SCUOLA

"Caro Ministro, ho un Phd,
vorrei insegnare ma lei me lo impedisce"

Lettera al presidente del Consiglio dei ministri Silvio Berlusconi, al ministro dell’Istruzione Mariastella Gelmini e al ministro dell’Economia Giulio Tremonti

Francesco Tanzilli il Sussidiario 13.7.2011

Signor Presidente, Signori Ministri,

vi scrivo in merito alle circostanze in cui si dibattono i giovani laureati che aspirano ad abilitarsi all’insegnamento in Italia. Io sono uno di questi, e sono un vostro sostenitore.

Non ritengo che la mia storia sia fuori del comune, ma sono fermamente convinto che possa offrire un valido contributo a percepire quanto sia drammatica la situazione attuale. Iscritto alla Facoltà di Lettere con lo scopo di poter un giorno insegnare, mi sono laureato nel febbraio 2005 summa cum laude e ho cominciato subito a svolgere attività di docente presso una scuola media inferiore parificata. Nell’autunno dello stesso anno, seguendo il consiglio di alcuni docenti universitari, ho partecipato al concorso per la scuola di dottorato, che ho superato ottenendo una borsa di studio. Ho dovuto quindi rinunciare a frequentare la Scuola di specializzazione per l’abilitazione all’insegnamento, come imposto dal regolamento.

Gli studi per il dottorato mi hanno condotto negli Stati Uniti; qui sono stato invitato da un’università di Boston a frequentare il PhD, ma ho rifiutato, preferendo tornare in Italia.
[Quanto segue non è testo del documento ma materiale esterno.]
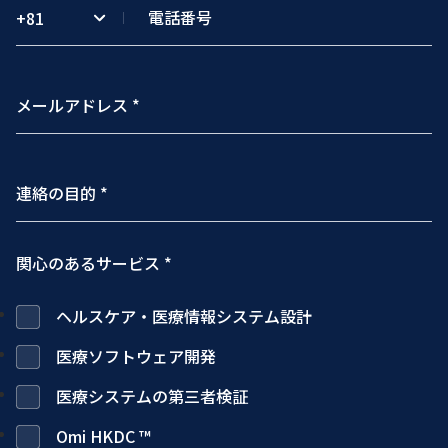
+81
関心のあるサービス *
ヘルスケア・医療情報システム設計
医療ソフトウェア開発
医療システムの第三者検証
Omi HKDC ™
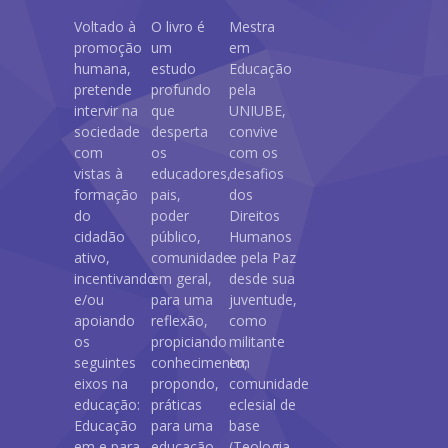
Voltado à
O livro é
Mestra
promoção
um
em
humana,
estudo
Educação
pretende
profundo
pela
intervir na
que
UNIUBE,
sociedade
desperta
convive
com
os
com os
vistas à
educadores,
desafios
formação
pais,
dos
do
poder
Direitos
cidadão
público,
Humanos
ativo,
comunidade
e pela Paz
incentivando
em geral,
desde sua
e/ou
para uma
juventude,
apoiando
reflexão,
como
os
propiciando
militante
seguintes
conhecimento,
em
eixos na
propondo,
comunidade
educação:
práticas
eclesial de
Educação
para uma
base
em e para
educação
(Teologia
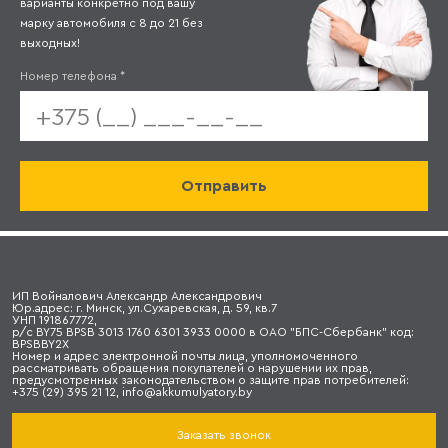
варианты конкретно под вашу
марку автомобиля с 8 до 21 без
выходных!
Номер телефона
*
ИП Войналович Александр Александрович
Юр.адрес: г. Минск, ул.Сухаревская, д. 59, кв.7
УНП 191867772,
р/с BY75 BPSB 3013 1760 6301 3933 0000 в ОАО "БПС-Сбербанк" код:
BPSBBY2X
Номер и адрес электронной почты лица, уполномоченного
рассматривать обращения покупателей о нарушении их прав,
предусмотренных законодательством о защите прав потребителей:
+375 (29) 395 21 12, info@akkumulyatory.by
Заказать звонок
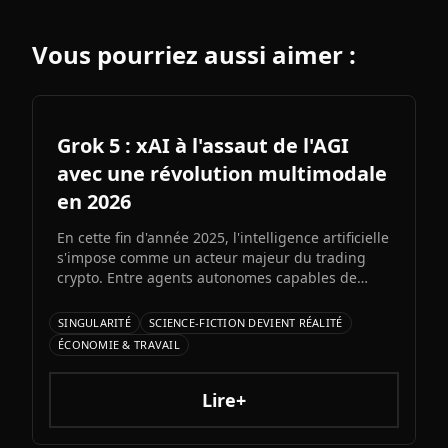
Vous pourriez aussi aimer :
Grok 5 : xAI à l'assaut de l'AGI
avec une révolution multimodale
en 2026
En cette fin d'année 2025, l'intelligence artificielle
s'impose comme un acteur majeur du trading
crypto. Entre agents autonomes capables de
prendre des décisiLe prochain grand modèle
d'Elon Musk s'annonce comme l'un des paris les
SINGULARITÉ
SCIENCE-FICTION DEVIENT RÉALITÉ
plus audacieux de l'histoire de l'IA. Entre
ÉCONOMIE & TRAVAIL
architecture colossale, capacités multimodales
natives et ambitions AGI assumées, Grok 5
pourrait redessiner le paysage de l'intelligence
Lire+
artificielle.ons et bots d'automatisation
sophistiqués, explorons ce qui fonctionne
Al termine del corso di dottorato, nel 2008, la scuola di specializzazione era stata abolita, pertanto ancora una volta non ho potuto ottenere l’abilitazione. Nel frattempo, ho continuato a collaborare con l’università e ho ripreso a svolgere attività di insegnamento presso un liceo paritario. Quando ho saputo dell’istituzione del Tirocinio formativo attivo, vi lascio immaginare quale spiraglio di speranza si sia aperto. A quanto pare invano, dato che i posti previsti dalle tabelle ministeriali per ottenere l’abilitazione ammontano in molti casi a zero fino al 2015, ma non c’è da farsi illusioni per gli anni successivi.
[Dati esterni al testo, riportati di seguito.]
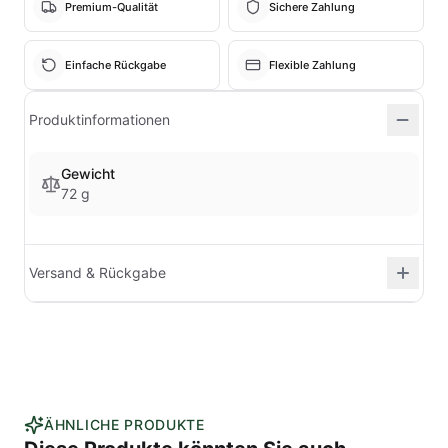
Premium-Qualität
Sichere Zahlung
Einfache Rückgabe
Flexible Zahlung
Produktinformationen
Gewicht
72 g
Versand & Rückgabe
ÄHNLICHE PRODUKTE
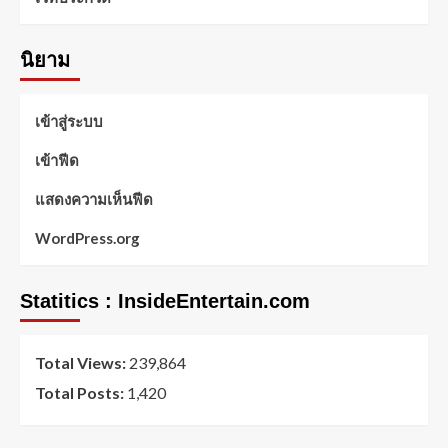
นิยาม
เข้าสู่ระบบ
เข้าฟีด
แสดงความเห็นฟีด
WordPress.org
Statitics : InsideEntertain.com
Total Views:
239,864
Total Posts:
1,420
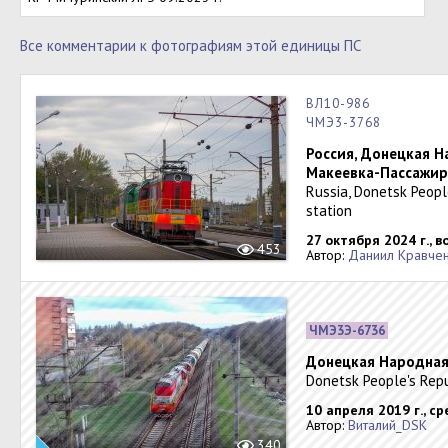
Все комментарии к фотографиям этой единицы ПС
ВЛ10-986
ЧМЭ3-3768
Россия, Донецкая Н
Макеевка-Пассажир
Russia, Donetsk Peopl
station
27 октября 2024 г., 
453
Автор:
Даниил Кравче
ЧМЭ3Э-6736
Донецкая Народная
Donetsk People's Rep
10 апреля 2019 г., ср
Автор:
Виталий_DSK
340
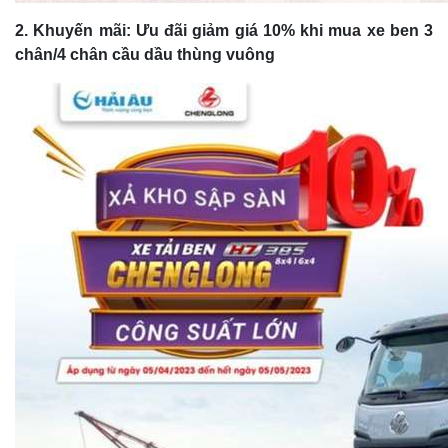
2. Khuyến mãi: Ưu đãi giảm giá 10% khi mua xe ben 3
chân/4 chân cầu dầu thùng vuông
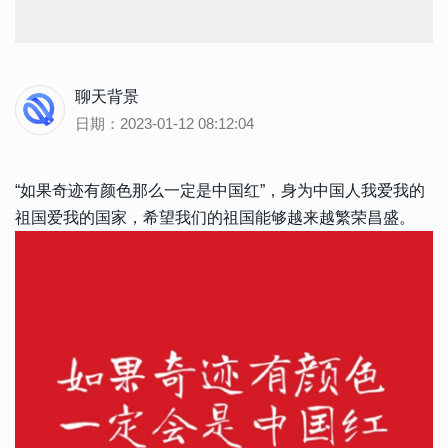
聊天背景
日期：2023-01-12 08:12:04
“如果奇迹有颜色那么一定是中国红”，身为中国人我爱我的
祖国爱我的国家，希望我们的祖国能够越来越繁荣昌盛。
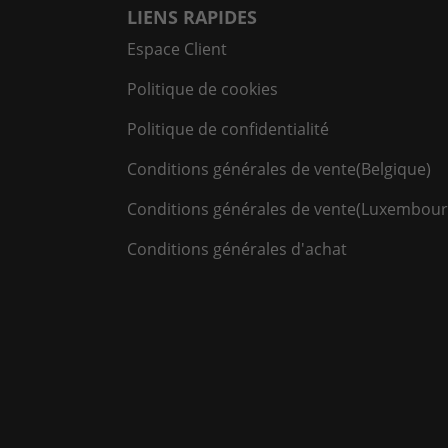
LIENS RAPIDES
Espace Client
Politique de cookies
Politique de confidentialité
Conditions générales de vente(Belgique)
Conditions générales de vente(Luxembour
Conditions générales d'achat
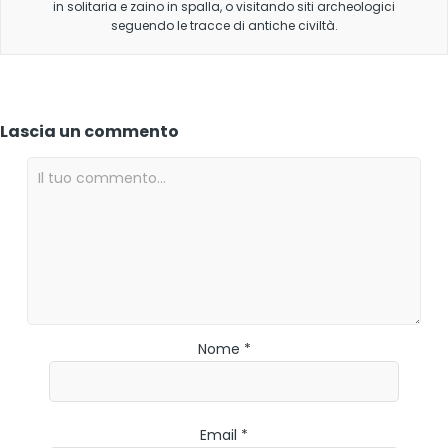
in solitaria e zaino in spalla, o visitando siti archeologici
seguendo le tracce di antiche civiltà.
Lascia un commento
Nome *
Email *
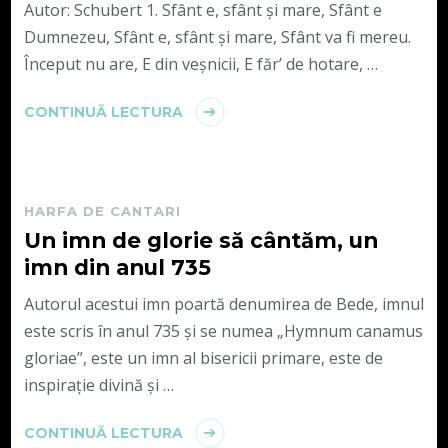
Autor: Schubert 1. Sfânt e, sfânt şi mare, Sfânt e
Dumnezeu, Sfânt e, sfânt şi mare, Sfânt va fi mereu.
Început nu are, E din veşnicii, E făr’ de hotare, …
CONTINUĂ LECTURA
HARFA DE CANTARI
Un imn de glorie să cântăm, un
imn din anul 735
Autorul acestui imn poartă denumirea de Bede, imnul
este scris în anul 735 și se numea „Hymnum canamus
gloriae”, este un imn al bisericii primare, este de
inspirație divină și …
CONTINUĂ LECTURA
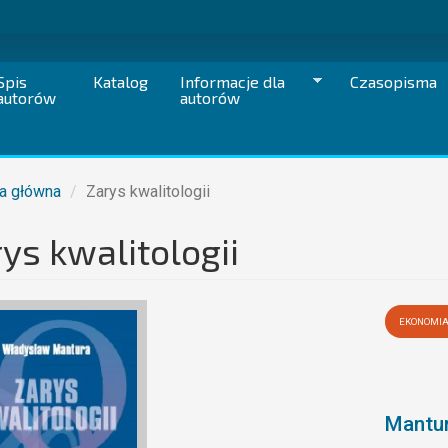
Spis
Katalog
Informacje dla
Czasopisma
autorów
autorów
a główna
Zarys kwalitologii
ys kwalitologii
EKONOMI
Mantu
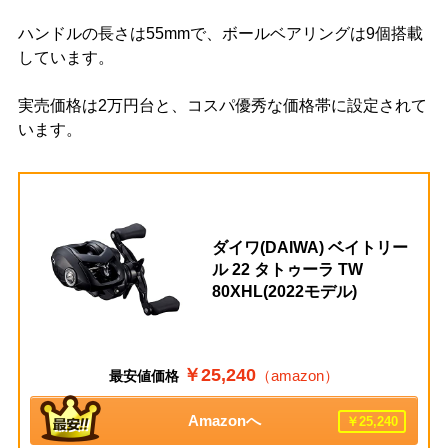
ハンドルの長さは55mmで、ボールベアリングは9個搭載
しています。
実売価格は2万円台と、コスパ優秀な価格帯に設定されて
います。
ダイワ(DAIWA) ベイトリー
ル 22 タトゥーラ TW
80XHL(2022モデル)
￥25,240
（amazon）
最安値価格
Amazonへ
￥25,240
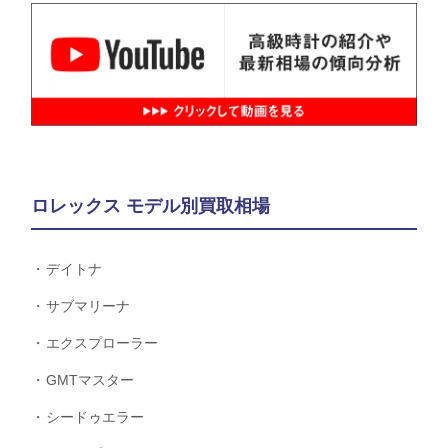
ロレックス モデル別買取相場
デイトナ
サブマリーナ
エクスプローラー
GMTマスター
シードゥエラー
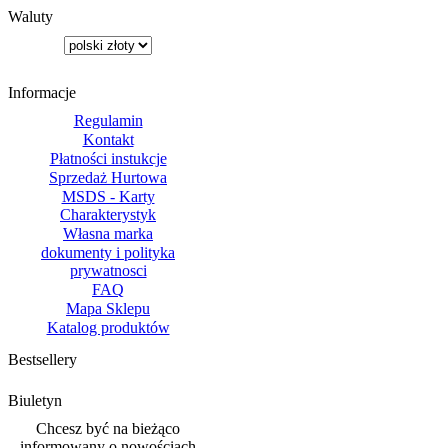
Waluty
Informacje
Regulamin
Kontakt
Płatności instukcje
Sprzedaż Hurtowa
MSDS - Karty
Charakterystyk
Własna marka
dokumenty i polityka
prywatnosci
FAQ
Mapa Sklepu
Katalog produktów
Bestsellery
Biuletyn
Chcesz być na bieżąco
informowany o nowościach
Mi auguro sia evidente che la mia condizione è paradossale, al punto da sfiorare il ridicolo. Ho titoli accademici e pubblicazioni all’attivo, ho un’esperienza di insegnamento nel corso della quale ho verificato una valida attitudine alla docenza e ho corroborato le mie capacità, ma non ho modo di ottenere l’abilitazione a svolgere questa professione. Potrei capire la restrizione dell’accesso per un’attività lucrosa, ma qui siamo notoriamente nel campo del Lumpenproletariat. Mi permetto di sottoporvi alcune questioni, che mi auguro vogliate affrontare con la vostra azione di governo.

1. Capisco la scelta di venire incontro alle esigenze espresse dai sindacati che organizzano i precari (anche se non ne vedo alcun tornaconto politico). Comprendo anche la necessità di contenere la spesa sul comparto scolastico, pur non condividendola. Qui però non si tratta di gonfiare stipendi o di regalare posti di lavoro, ma più semplicemente di riconoscere la possibilità di ottenere l’abilitazione a coloro che intendono svolgere una professione, quella dell’insegnante.

2. Per quale ragione la giusta preoccupazione di garantire un posto di lavoro stabile ai precari deve impedire ad altri giovani di ottenere non dico un’occupazione, ma almeno un’abilitazione? Non intendo mettere in discussione i diritti acquisiti, ma una sorta di sanatoria ope legis fatta sulle teste degli altri non è giustizia.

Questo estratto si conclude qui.